What you have to do ::
Please find the line that holds "電話勧誘で海産物の購入をしつこく迫られた、断ったの" below and reproduce it, along with every line after it through the end, exactly and without pictures.

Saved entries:

# # # #

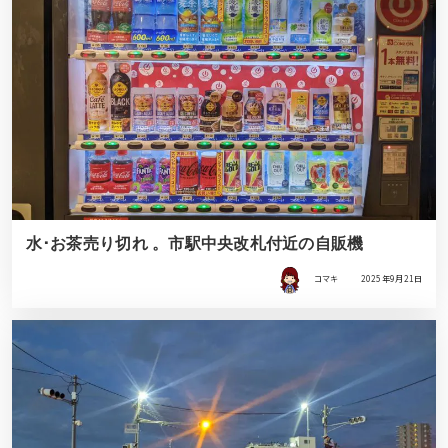
水･お茶売り切れ 。市駅中央改札付近の自販機
コマキ
2025年9月21日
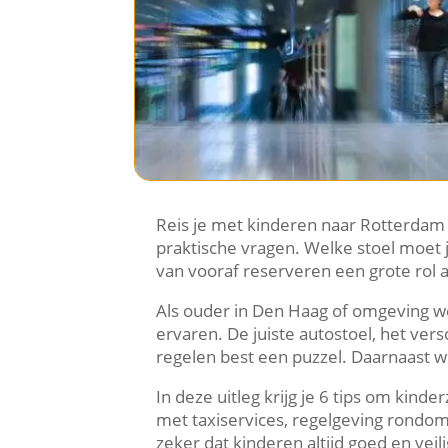
Reis je met kinderen naar Rotterdam Ai
praktische vragen. Welke stoel moet 
van vooraf reserveren een grote rol a
Als ouder in Den Haag of omgeving wee
ervaren. De juiste autostoel, het ver
regelen best een puzzel. Daarnaast w
In deze uitleg krijg je 6 tips om kind
met taxiservices, regelgeving rondom k
zeker dat kinderen altijd goed en veili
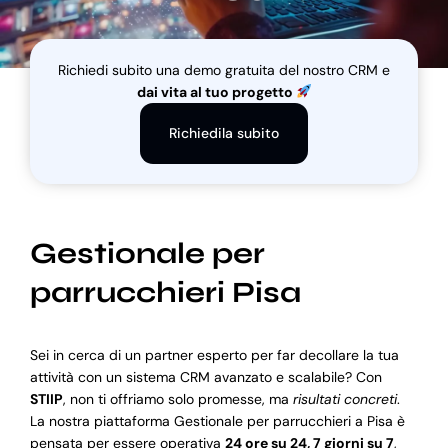
Blog
Richiedi subito una demo gratuita del nostro CRM e
dai vita al tuo progetto
Supporto
Richiedila subito
Gestionale per
parrucchieri Pisa
Sei in cerca di un partner esperto per far decollare la tua
attività con un sistema CRM avanzato e scalabile? Con
STIIP
, non ti offriamo solo promesse, ma
risultati concreti
.
La nostra piattaforma Gestionale per parrucchieri a Pisa è
pensata per essere operativa
24 ore su 24, 7 giorni su 7
,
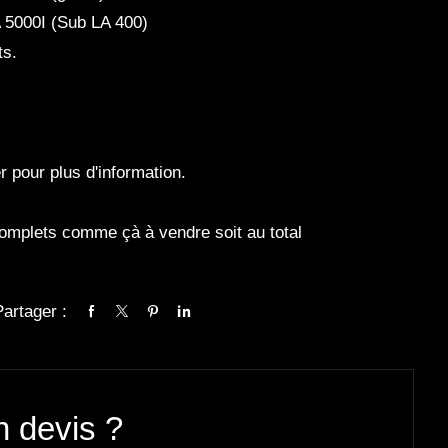
5000I (Sub LA 400)
ts.
 pour plus d'information.
mplets comme çà à vendre soit au total
Partager :
n devis ?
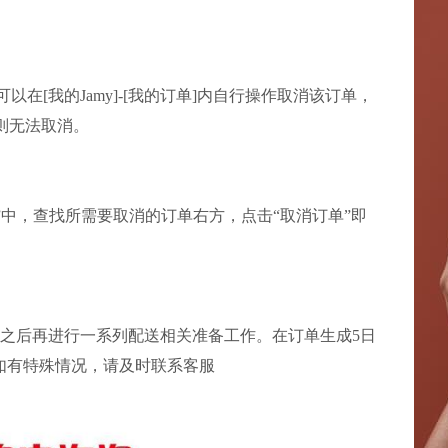
以在[我的Jamy]-[我的订单]内自行操作取消该订单，
则无法取消。
订单”中，查找所需要取消的订单右方，点击“取消订单”即
，之后再进行一系列配送相关准备工作。在订单生成5日
如有特殊情况，请及时联系客服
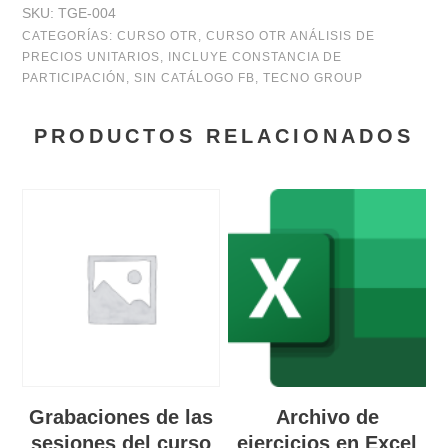
SKU:
TGE-004
CATEGORÍAS:
CURSO OTR
,
CURSO OTR ANÁLISIS DE
PRECIOS UNITARIOS
,
INCLUYE CONSTANCIA DE
PARTICIPACIÓN
,
SIN CATÁLOGO FB
,
TECNO GROUP
PRODUCTOS RELACIONADOS
Grabaciones de las
Archivo de
sesiones del curso
ejercicios en Excel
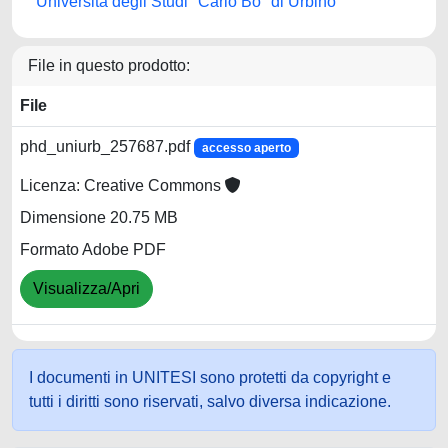
Università degli Studi "Carlo Bo" di Urbino
File in questo prodotto:
File
phd_uniurb_257687.pdf
accesso aperto
Licenza: Creative Commons
Dimensione 20.75 MB
Formato Adobe PDF
Visualizza/Apri
I documenti in UNITESI sono protetti da copyright e
tutti i diritti sono riservati, salvo diversa indicazione.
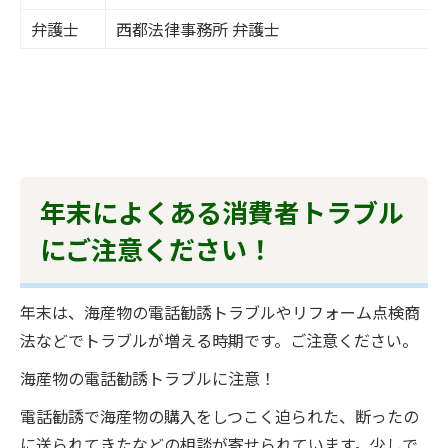
弁護士
西都法律事務所 弁護士
年末によくある消費者トラブル
にご注意ください！
年末は、海産物の電話勧誘トラブルやリフォーム点検商
法などでトラブルが増える時期です。ご注意ください。
海産物の電話勧誘トラブルに注意！
電話勧誘で海産物の購入をしつこく迫られた、断ったの
に送られてきたなどの相談が寄せられています。少しで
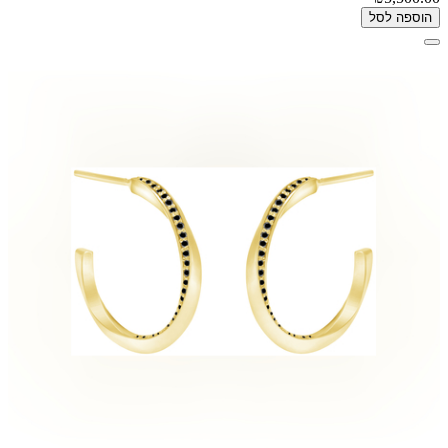
הוספה לסל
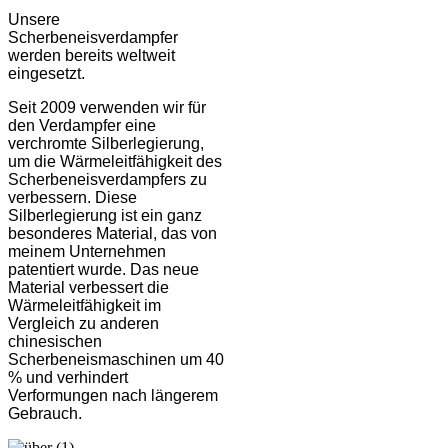
Unsere
Scherbeneisverdampfer
werden bereits weltweit
eingesetzt.
Seit 2009 verwenden wir für
den Verdampfer eine
verchromte Silberlegierung,
um die Wärmeleitfähigkeit des
Scherbeneisverdampfers zu
verbessern. Diese
Silberlegierung ist ein ganz
besonderes Material, das von
meinem Unternehmen
patentiert wurde. Das neue
Material verbessert die
Wärmeleitfähigkeit im
Vergleich zu anderen
chinesischen
Scherbeneismaschinen um 40
% und verhindert
Verformungen nach längerem
Gebrauch.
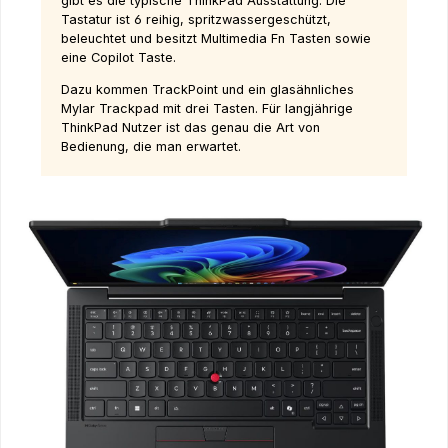
gibt es die typische ThinkPad Ausstattung. Die
Tastatur ist 6 reihig, spritzwassergeschützt,
beleuchtet und besitzt Multimedia Fn Tasten sowie
eine Copilot Taste.
Dazu kommen TrackPoint und ein glasähnliches
Mylar Trackpad mit drei Tasten. Für langjährige
ThinkPad Nutzer ist das genau die Art von
Bedienung, die man erwartet.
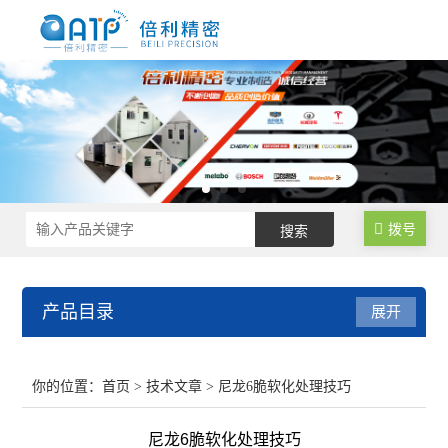
拨号
产品目录
展开
尼龙制品调湿水处理设备
你的位置：
首页
>
技术文章
> 尼龙6脆软化处理技巧
尼龙塑料调湿设备
尼龙6脆软化处理技巧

# # # #

Problem solution ::
電話勧誘で海産物の購入をしつこく迫られた、断ったの
に送られてきたなどの相談が寄せられています。少しで
הוספה לסל
Unsere
Scherbeneisverdampfer
werden bereits weltweit
eingesetzt.
Seit 2009 verwenden wir für
den Verdampfer eine
verchromte Silberlegierung,
um die Wärmeleitfähigkeit des
Scherbeneisverdampfers zu
verbessern. Diese
Silberlegierung ist ein ganz
besonderes Material, das von
meinem Unternehmen
patentiert wurde. Das neue
Material verbessert die
Wärmeleitfähigkeit im
Vergleich zu anderen
chinesischen
Scherbeneismaschinen um 40
% und verhindert
Verformungen nach längerem
Gebrauch.
gibt es die typische ThinkPad Ausstattung. Die
Tastatur ist 6 reihig, spritzwassergeschützt,
beleuchtet und besitzt Multimedia Fn Tasten sowie
eine Copilot Taste.
Dazu kommen TrackPoint und ein glasähnliches
Mylar Trackpad mit drei Tasten. Für langjährige
ThinkPad Nutzer ist das genau die Art von
Bedienung, die man erwartet.
拨号
产品目录
展开
尼龙制品调湿水处理设备
你的位置：
首页
>
技术文章
> 尼龙6脆软化处理技巧
尼龙塑料调湿设备
尼龙6脆软化处理技巧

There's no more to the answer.